Processing strings to get the revenue corresponding to small taxi rides - Cloud

Talend Cloud Pipeline Designer Processors Guide

author
Talend Documentation Team
EnrichVersion
Cloud
EnrichProdName
Talend Cloud
task
Design and Development > Designing Pipelines
EnrichPlatform
Talend Pipeline Designer

Before you begin

  • You have previously created a connection to the system storing your source data.

  • You have previously added the dataset holding your source data.

    Here, hierarchical taxi data including pickup time, dropoff time, fare, etc. (download the type_converter-taxi.json file from the Downloads tab in the left panel of this page).

  • You also have created the connection and the related dataset that will hold the processed data.

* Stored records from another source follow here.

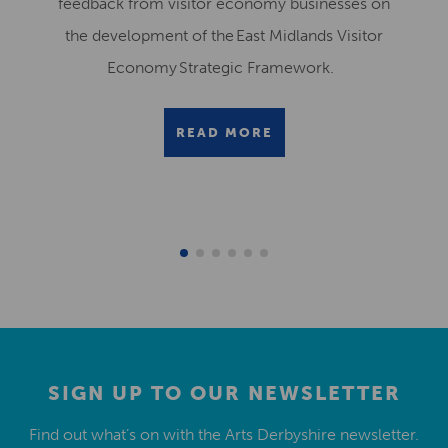
feedback from visitor economy businesses on
the development of the East Midlands Visitor
Economy Strategic Framework.
READ MORE
SIGN UP TO OUR NEWSLETTER
Find out what’s on with the Arts Derbyshire newsletter.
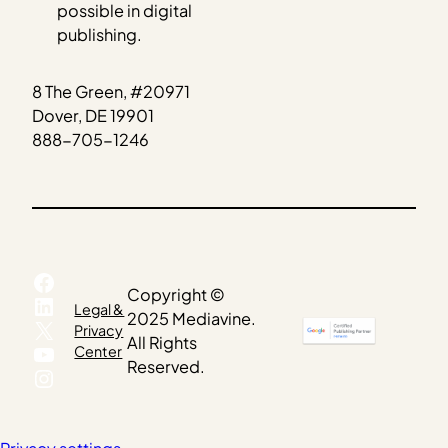
possible in digital
publishing.
8 The Green, #20971
Dover, DE 19901
888-705-1246
Facebook
Copyright ©
LinkedIn
Legal &
2025 Mediavine.
X
Privacy
All Rights
YouTube
Center
Reserved.
Instagram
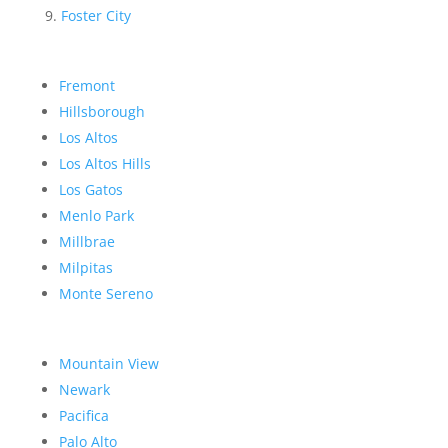
Foster City
Fremont
Hillsborough
Los Altos
Los Altos Hills
Los Gatos
Menlo Park
Millbrae
Milpitas
Monte Sereno
Mountain View
Newark
Pacifica
Palo Alto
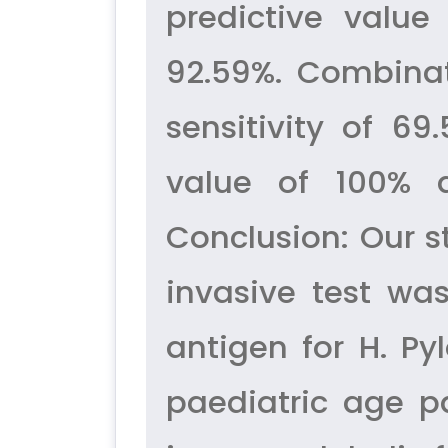
predictive value
92.59%. Combinat
sensitivity of 69
value of 100% 
Conclusion: Our 
invasive test was
antigen for H. Py
paediatric age p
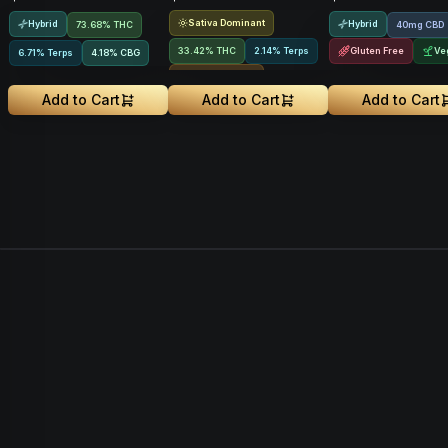
Sativa Dominant
Hybrid
Hybrid
73.68% THC
40mg CBD
33.42% THC
2.14% Terps
Gluten Free
Ve
6.71% Terps
4.18
%
CBG
Rosin Infused
Add to Cart
Add to Cart
Add to Cart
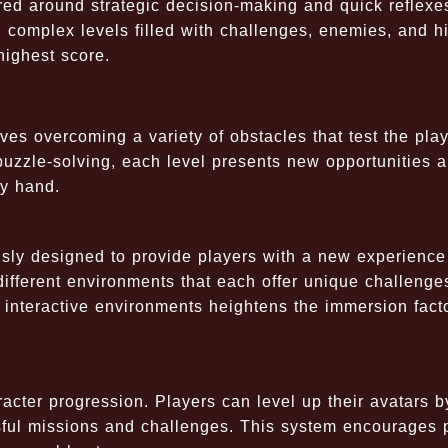
ed around strategic decision-making and quick reflexe
h complex levels filled with challenges, enemies, and h
highest score.
es overcoming a variety of obstacles that test the play
 puzzle-solving, each level presents new opportunities 
dy hand.
sly designed to provide players with a new experience
h different environments that each offer unique challenge
 interactive environments heightens the immersion fact
racter progression. Players can level up their avatars b
sful missions and challenges. This system encourages 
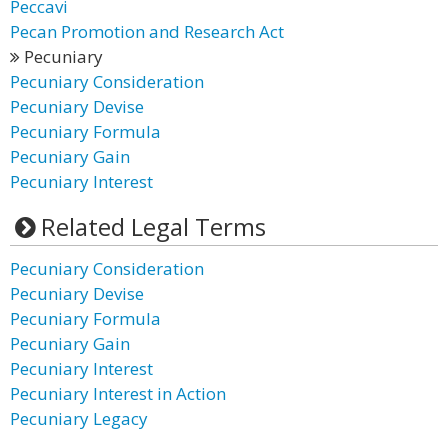
Peccavi
Pecan Promotion and Research Act
Pecuniary
Pecuniary Consideration
Pecuniary Devise
Pecuniary Formula
Pecuniary Gain
Pecuniary Interest
Related Legal Terms
Pecuniary Consideration
Pecuniary Devise
Pecuniary Formula
Pecuniary Gain
Pecuniary Interest
Pecuniary Interest in Action
Pecuniary Legacy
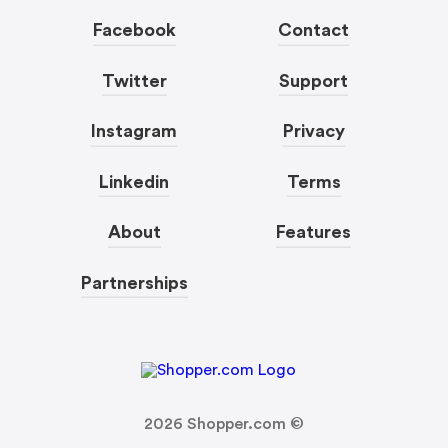
Facebook
Contact
Twitter
Support
Instagram
Privacy
Linkedin
Terms
About
Features
Partnerships
2026
Shopper.com ©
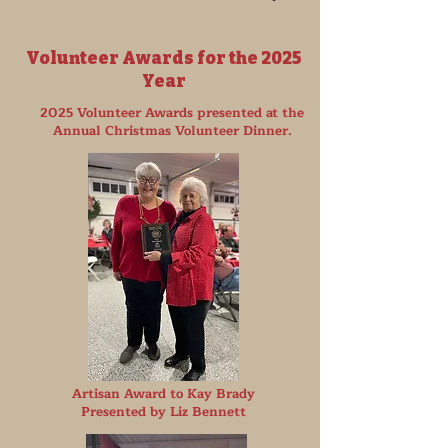
Volunteer Awards for the 2025
Year
2025 Volunteer Awards presented at the
Annual Christmas Volunteer Dinner.
Artisan Award to Kay Brady
Presented by Liz Bennett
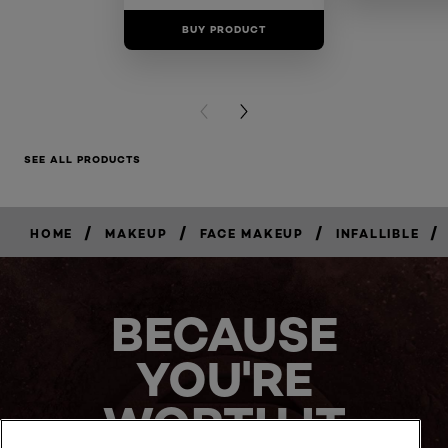
BUY PRODUCT
BUY PR
PREVIOUS CARD
NEXT CARD
SEE ALL PRODUCTS
/
/
/
/
HOME
MAKEUP
FACE MAKEUP
INFALLIBLE
BUY
NOW
BECAUSE
YOU'RE
WORTH IT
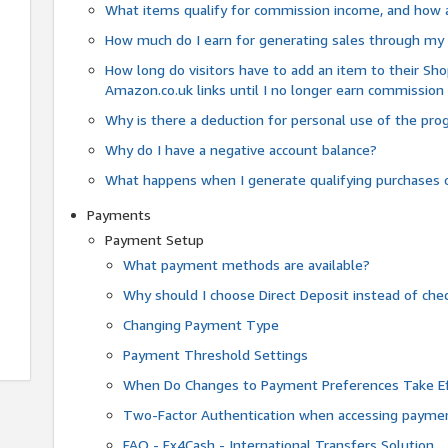
What items qualify for commission income, and how 
How much do I earn for generating sales through my 
How long do visitors have to add an item to their Sho
Amazon.co.uk links until I no longer earn commission
Why is there a deduction for personal use of the pr
Why do I have a negative account balance?
What happens when I generate qualifying purchases o
Payments
Payment Setup
What payment methods are available?
Why should I choose Direct Deposit instead of c
Changing Payment Type
Payment Threshold Settings
When Do Changes to Payment Preferences Take Ef
Two-Factor Authentication when accessing paymen
FAQ - Fx4Cash - International Transfers Solution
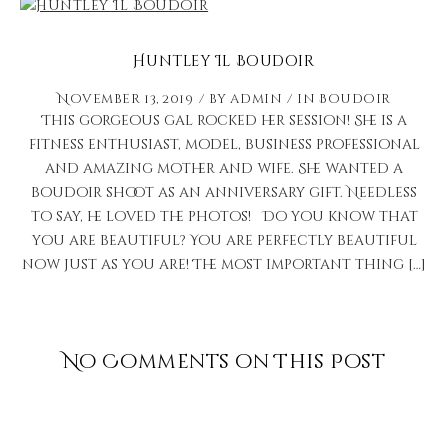
Huntley Il Boudoir
November 13, 2019
by
admin
in
Boudoir
This gorgeous gal rocked her session! She is a
fitness enthusiast, model, business professional
and amazing mother and wife. She wanted a
boudoir shoot as an anniversary gift. Needless
to say, he loved the photos! Do you know that
you are beautiful? You are perfectly beautiful
now just as you are! The most important thing […]
No Comments on This Post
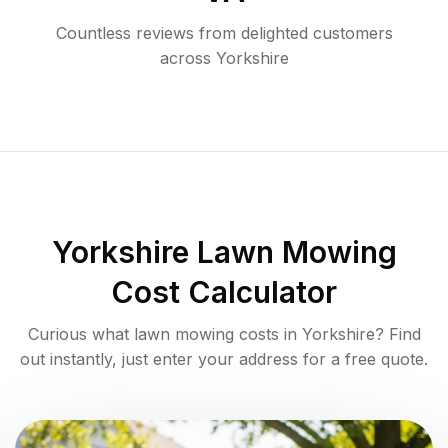
Countless reviews from delighted customers
across
Yorkshire
Yorkshire
Lawn Mowing
Cost Calculator
Curious what lawn mowing costs in
Yorkshire
? Find
out instantly, just enter your address for a free quote.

    Here, a file stored on HDFS.

Procedure

  1. Click ADD PIPELINE on the PIPELINES page. Your new pipeline opens.
  2. Give the pipeline a meaningful name.
    Convert Small Taxi Rides
  3. Click ADD SOURCE to open the panel allowing you to select your source data, here a list of leads.
    Warning: The Type Converter processor cannot process sub-records. If you want to convert these records, you need to use a Field Selector processor before in order to reorganize the records and put them on top of the schema.
  4. Select your dataset and click SELECT DATASET in order to add it to the pipeline.
    Rename it if needed.
  5. Click and add a Field Selector processor to the pipeline. The configuration panel opens.
  6. Give a meaningful name to the processor.
    reorganize records
  7. In the SELECTORS area:
    1. Enter pickup_time in the Field name list and .pickup.pickup_datetime in the Path list, as you want to select and rename the pickup_datetime field of the first location and move it to the top level of the schema..
    2. Add a NEW ELEMENT and enter dropoff_time in the Field name list and .dropoff.dropoff_datetime in the Path list, as you want to select and rename the dropoff_datetime field of the first location and move it to the top level of the schema.
    3. Add a NEW ELEMENT and enter fare in the Field name list and .payment.fare_amount in the Path list, as you want to select and rename the fare_amount field of the first location and move it to the top level of the schema.
  8. Click SAVE to save your configuration.
  9. Click and add a Type Converter processor to the pipeline. The configuration panel opens.
  10. Give a meaningful name to the processor.
    convert rides and fares
  11. In the CONVERTERS area:
    1. Select .pickup_time in the Field name list, DateTime in the Output type list and type in yyyy-MM-dd HH:mm:ss in the Format field as you want to convert the DateTime type field holding pickup time information to an Integer type field.
    2. Add a NEW ELEMENT, and select .dropoff_time in the Field name list, DateTime in the Output type list and type in yyyy-MM-dd HH:mm:ss in the Format field as you want to convert the DateTime type field holding dropoff time information to an Integer type field.
    3. Add a NEW ELEMENT, and select .fare in the Field name list and Double in the Output type list, as you want to convert the String type field holding fare information to a Double type field.
      Tip: You have the possibility to apply multiple conversions on the same field. For example, you can convert a String type field that contains a date into a Long type field, and then use this generated Long type field to convert it into a DateTime type field.
  12. Click SAVE to save your configuration.
  13. Click after the Type Converter processor on the pipeline and add a Filter processor.
  14. Give a meaningful name to the processor.
    filter on short rides
  15. In the Filter area:
    1. Type in .{.dropoff_time - .pickup_time > 660000} in the Field path list, as you want to filter rides which lasted less than 11 minutes.
    2. Select COUNT in the Apply a function first list, > in the Operator list and type in 0 in the Value list as you want to count these short rides.
  16. Click SAVE to save your configuration.
  17. (Optional) Click the preview icon after the Filter processor to preview your data after the filtering operation.
  18. Click the bottom ADD DESTINATION item on the pipeline to open the panel allowing to select the dataset that will hold your data (HDFS) and give it a meaningful name, short rides data for example.
  19. On the top toolbar of Talend Cloud Pipeline Designer, select your Run Profile in the list (for more information, see Execution profiles).
  20. Click the run icon to run your pipeline.

Results

Your pipeline is being executed, the field types are converted and filtered, and the output flow is sent to the target system you have indicated.